- _Exercise prompt_: What you return should be the full listing, copied exactly and stripped of its pictures.

- _Information supplied_:
======

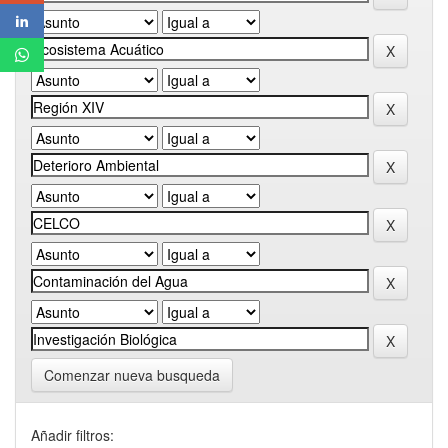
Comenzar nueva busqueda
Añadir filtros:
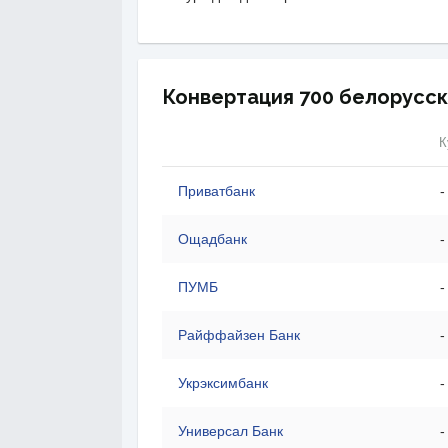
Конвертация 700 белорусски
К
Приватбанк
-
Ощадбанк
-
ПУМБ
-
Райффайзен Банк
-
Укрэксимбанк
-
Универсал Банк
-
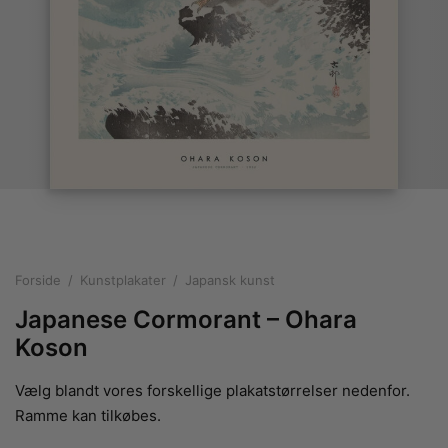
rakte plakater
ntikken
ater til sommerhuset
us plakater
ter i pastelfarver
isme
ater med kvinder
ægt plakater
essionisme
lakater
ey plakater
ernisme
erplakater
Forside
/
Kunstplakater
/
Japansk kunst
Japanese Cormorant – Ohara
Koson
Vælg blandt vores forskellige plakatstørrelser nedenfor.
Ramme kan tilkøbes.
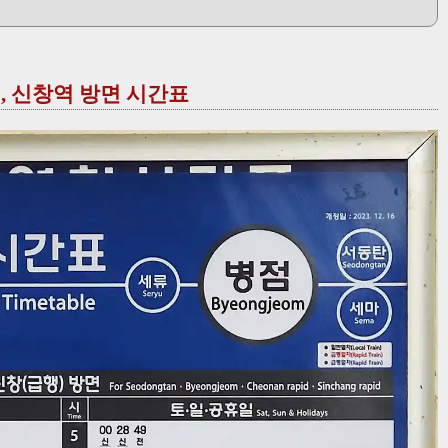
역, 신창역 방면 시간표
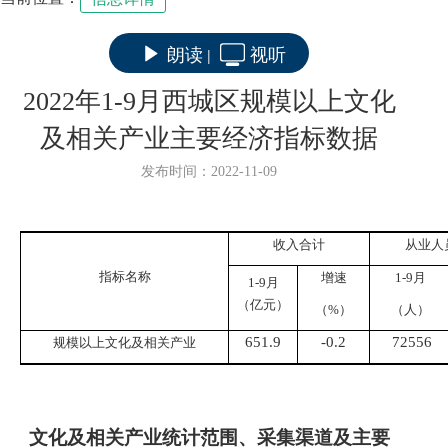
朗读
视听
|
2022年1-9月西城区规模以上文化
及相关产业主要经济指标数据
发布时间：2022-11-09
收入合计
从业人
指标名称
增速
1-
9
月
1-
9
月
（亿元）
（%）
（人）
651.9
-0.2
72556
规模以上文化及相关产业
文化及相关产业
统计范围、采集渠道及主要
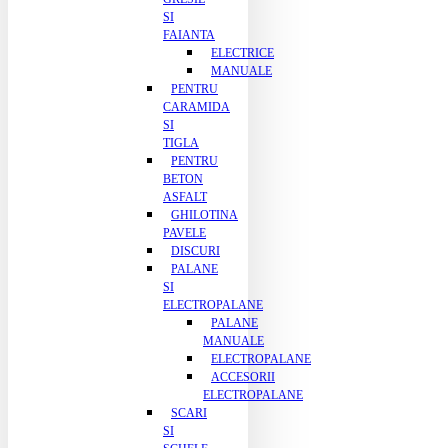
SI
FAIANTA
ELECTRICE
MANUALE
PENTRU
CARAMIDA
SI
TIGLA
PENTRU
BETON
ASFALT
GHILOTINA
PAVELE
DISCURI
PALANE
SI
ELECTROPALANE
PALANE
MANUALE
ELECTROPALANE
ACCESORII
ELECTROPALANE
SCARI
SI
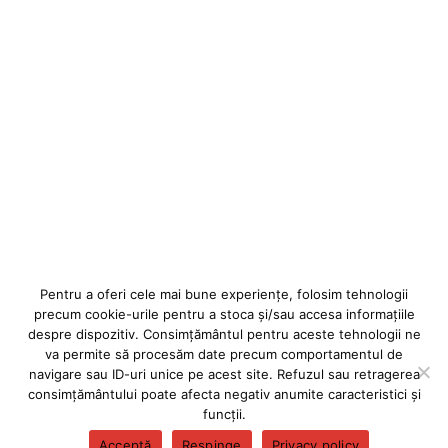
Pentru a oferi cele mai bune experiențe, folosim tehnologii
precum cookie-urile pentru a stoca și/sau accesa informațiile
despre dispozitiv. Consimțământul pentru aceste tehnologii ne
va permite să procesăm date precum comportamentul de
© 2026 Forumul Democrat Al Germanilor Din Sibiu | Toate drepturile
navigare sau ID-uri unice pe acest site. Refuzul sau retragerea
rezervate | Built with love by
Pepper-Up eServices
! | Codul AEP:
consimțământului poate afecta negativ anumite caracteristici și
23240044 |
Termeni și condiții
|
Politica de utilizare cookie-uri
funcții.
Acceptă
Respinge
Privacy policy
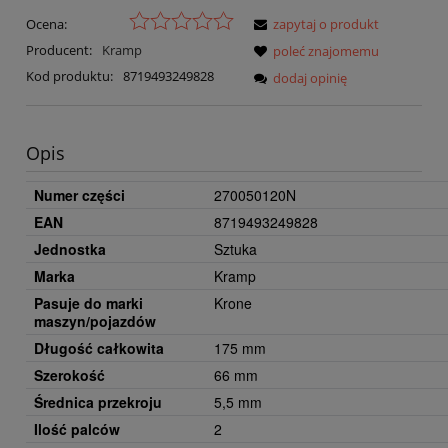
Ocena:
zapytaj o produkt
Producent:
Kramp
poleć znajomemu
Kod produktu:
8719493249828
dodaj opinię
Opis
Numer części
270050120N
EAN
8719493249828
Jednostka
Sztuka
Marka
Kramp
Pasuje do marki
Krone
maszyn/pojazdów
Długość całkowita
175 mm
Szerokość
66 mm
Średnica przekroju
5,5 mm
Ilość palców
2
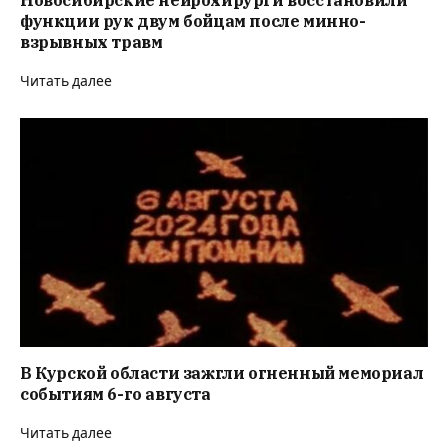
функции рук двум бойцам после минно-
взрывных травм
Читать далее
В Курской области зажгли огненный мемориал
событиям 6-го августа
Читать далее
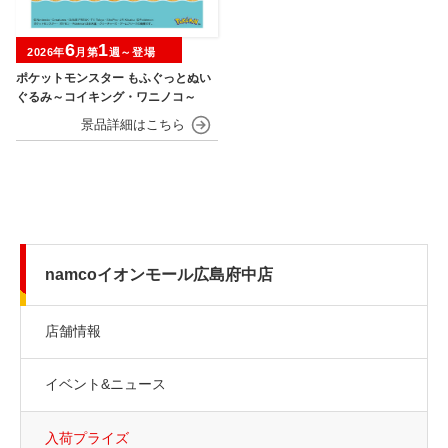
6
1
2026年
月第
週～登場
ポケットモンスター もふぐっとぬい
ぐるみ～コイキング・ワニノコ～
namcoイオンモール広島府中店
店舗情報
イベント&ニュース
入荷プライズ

======

- _Result of this task_:
Comenzar nueva busqueda
Añadir filtros:
Конвертация 700 белорусски
К
Приватбанк
-
Ощадбанк
-
ПУМБ
-
Райффайзен Банк
-
Укрэксимбанк
-
Универсал Банк
-
rakte plakater
ntikken
ater til sommerhuset
us plakater
ter i pastelfarver
isme
ater med kvinder
ægt plakater
essionisme
lakater
ey plakater
ernisme
erplakater
Forside
/
Kunstplakater
/
Japansk kunst
Japanese Cormorant – Ohara
Koson
Vælg blandt vores forskellige plakatstørrelser nedenfor.
Ramme kan tilkøbes.
역, 신창역 방면 시간표
朗读
视听
|
2022年1-9月西城区规模以上文化
及相关产业主要经济指标数据
发布时间：2022-11-09
收入合计
从业人
指标名称
增速
1-
9
月
1-
9
月
（亿元）
（%）
（人）
651.9
-0.2
72556
规模以上文化及相关产业
文化及相关产业
统计范围、采集渠道及主要
SI
FAIANTA
ELECTRICE
MANUALE
PENTRU
CARAMIDA
SI
TIGLA
PENTRU
BETON
ASFALT
GHILOTINA
PAVELE
DISCURI
PALANE
SI
ELECTROPALANE
PALANE
MANUALE
ELECTROPALANE
ACCESORII
ELECTROPALANE
SCARI
SI
Pentru a oferi cele mai bune experiențe, folosim tehnologii
precum cookie-urile pentru a stoca și/sau accesa informațiile
despre dispozitiv. Consimțământul pentru aceste tehnologii ne
va permite să procesăm date precum comportamentul de
© 2026 Forumul Democrat Al Germanilor Din Sibiu | Toate drepturile
navigare sau ID-uri unice pe acest site. Refuzul sau retragerea
rezervate | Built with love by
Pepper-Up eServices
! | Codul AEP:
consimțământului poate afecta negativ anumite caracteristici și
23240044 |
Termeni și condiții
|
Politica de utilizare cookie-uri
funcții.
Acceptă
Respinge
Privacy policy
Ocena:
zapytaj o produkt
Producent:
Kramp
poleć znajomemu
Kod produktu:
8719493249828
dodaj opinię
Opis
Numer części
270050120N
EAN
8719493249828
Jednostka
Sztuka
Marka
Kramp
Pasuje do marki
Krone
maszyn/pojazdów
Długość całkowita
175 mm
Szerokość
66 mm
Średnica przekroju
5,5 mm
Ilość palców
2
функции рук двум бойцам после минно-
взрывных травм
Читать далее
В Курской области зажгли огненный мемориал
событиям 6-го августа
Читать далее
6
1
2026年
月第
週～登場
ポケットモンスター もふぐっとぬい
ぐるみ～コイキング・ワニノコ～
namcoイオンモール広島府中店
店舗情報
イベント&ニュース
入荷プライズ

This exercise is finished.